Bringing Green, Modular, and Historical Together
Building a better house was always their goal: “We wanted to start by figuring out how to design a more efficient house, then form a company to sell it,” said Jupiter. The company has branded its product as a New Old Green Modular (NOGM) home, since it specializes in historically inspired designs with modern, green amenities. All NOGM homes meet LEED for Homes standards, and owners can choose whether to pursue certification in either program. The company’s homes are less expensive than many green modulars: between $105/ft2 and $185/ft2 ($1,100/m2 to $2,000/m2) including the foundation (but excluding design, land, site, and finishing costs, which can bring the total over $200/ft2 or $2,100/m2).

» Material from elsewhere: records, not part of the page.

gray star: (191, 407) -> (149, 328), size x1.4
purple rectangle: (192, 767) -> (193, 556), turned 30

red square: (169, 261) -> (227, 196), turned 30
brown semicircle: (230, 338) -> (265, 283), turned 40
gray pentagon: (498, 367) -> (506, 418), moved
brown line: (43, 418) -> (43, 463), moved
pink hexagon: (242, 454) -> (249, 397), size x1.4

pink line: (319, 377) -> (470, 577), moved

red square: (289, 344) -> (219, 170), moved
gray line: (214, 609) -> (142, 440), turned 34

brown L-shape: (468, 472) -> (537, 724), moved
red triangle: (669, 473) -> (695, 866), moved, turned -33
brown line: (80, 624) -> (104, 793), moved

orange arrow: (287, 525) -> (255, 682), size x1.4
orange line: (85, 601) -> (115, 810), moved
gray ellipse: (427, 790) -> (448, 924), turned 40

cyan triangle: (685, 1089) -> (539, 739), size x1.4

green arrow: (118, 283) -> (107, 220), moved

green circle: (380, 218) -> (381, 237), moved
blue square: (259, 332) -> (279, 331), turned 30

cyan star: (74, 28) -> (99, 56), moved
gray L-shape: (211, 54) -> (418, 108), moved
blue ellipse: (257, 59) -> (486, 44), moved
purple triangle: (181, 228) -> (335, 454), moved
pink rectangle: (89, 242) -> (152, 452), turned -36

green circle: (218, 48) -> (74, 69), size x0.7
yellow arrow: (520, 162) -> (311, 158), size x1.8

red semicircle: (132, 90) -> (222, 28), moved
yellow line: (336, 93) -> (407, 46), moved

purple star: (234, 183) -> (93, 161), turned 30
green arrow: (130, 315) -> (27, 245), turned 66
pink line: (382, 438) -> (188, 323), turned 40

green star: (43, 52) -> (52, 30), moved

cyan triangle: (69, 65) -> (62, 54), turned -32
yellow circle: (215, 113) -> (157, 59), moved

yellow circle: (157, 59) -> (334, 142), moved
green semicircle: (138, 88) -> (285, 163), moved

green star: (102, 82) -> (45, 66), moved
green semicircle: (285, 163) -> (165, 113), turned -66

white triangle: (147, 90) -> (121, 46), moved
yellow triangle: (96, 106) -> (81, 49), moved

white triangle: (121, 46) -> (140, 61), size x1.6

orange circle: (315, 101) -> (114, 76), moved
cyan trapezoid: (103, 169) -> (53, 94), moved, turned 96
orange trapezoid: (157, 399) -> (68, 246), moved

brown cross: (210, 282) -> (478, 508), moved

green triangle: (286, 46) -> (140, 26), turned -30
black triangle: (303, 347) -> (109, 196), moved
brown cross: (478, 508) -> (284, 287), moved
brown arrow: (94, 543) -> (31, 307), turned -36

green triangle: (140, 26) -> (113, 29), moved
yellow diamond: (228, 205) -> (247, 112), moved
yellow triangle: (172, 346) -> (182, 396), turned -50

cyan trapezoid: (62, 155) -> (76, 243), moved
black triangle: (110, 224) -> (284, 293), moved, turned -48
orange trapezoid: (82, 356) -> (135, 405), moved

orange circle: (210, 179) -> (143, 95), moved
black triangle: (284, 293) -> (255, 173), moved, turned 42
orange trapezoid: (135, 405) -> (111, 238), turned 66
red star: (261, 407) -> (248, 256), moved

Unlike many modular companies, New World Home does not own a factory. Instead, the company works with existing manufacturers to build houses according to its specifications. According to construction director Howie Berman, finding manufacturers that can meet those specifications can be difficult, since the company’s homes use at least 50% less energy than those built to code and use green materials and techniques that may be unfamiliar. “It’s hard to teach an old dog new tricks,” he said. But manufacturers are coming around. “We do the research for them—all they have to do is build to our specs,” Berman noted, and that makes it easier for manufacturers to pursue green building.